One departed Marvel Editor-in-Chief used to insist (probably still does) that everything we needed to know about the characters in a given comicbook should be established by no later than Page 3. We should know their names, their powers, their relationships to each other, and why and where they are. Difficult to accomplish, I used to say, if they are buried up to their necks in hardened concrete, from the end of last issue! (But, then, this E-i-C was always opposed to continued stories -- unless he wrote them.)

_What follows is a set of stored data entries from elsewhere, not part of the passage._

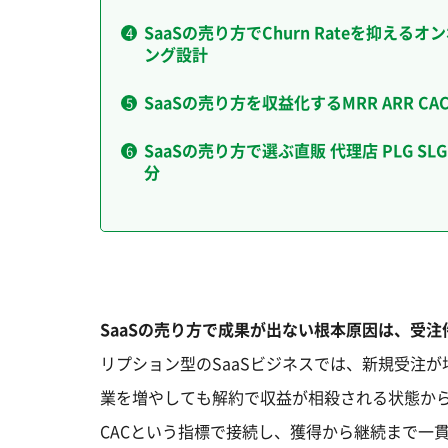
SaaSの売り方でChurn Rateを抑えるオ
ング設計
SaaSの売り方を収益化するMRR ARR CA
SaaSの売り方で選ぶ直販 代理店 PLG SL
分
SaaSの売り方で成果が出ない根本原因は、受
リプション型のSaaSビジネスでは、新規受注が増
業を増やしても解約で収益が相殺される状態から抜け
CACという指標で接続し、獲得から継続まで一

It would seem there are many (Too many? Their numbers, by percentage of the audience, have certainly swelled as the marketplace has shrunk.) who would not only agree with that E-i-C, but who would take it a step further. Every issue for them must be, in some way, a reference to every issue that has gone before. When Captain Fonebone battles his arch nemesis Jimmy "Joker" Zwilde, both must make copious reference to the times they have battled before -- and nothing, nothing, nothing must be introduced that was not known before.
That would make for some pretty verbose -- and pretty dull! -- comics, no?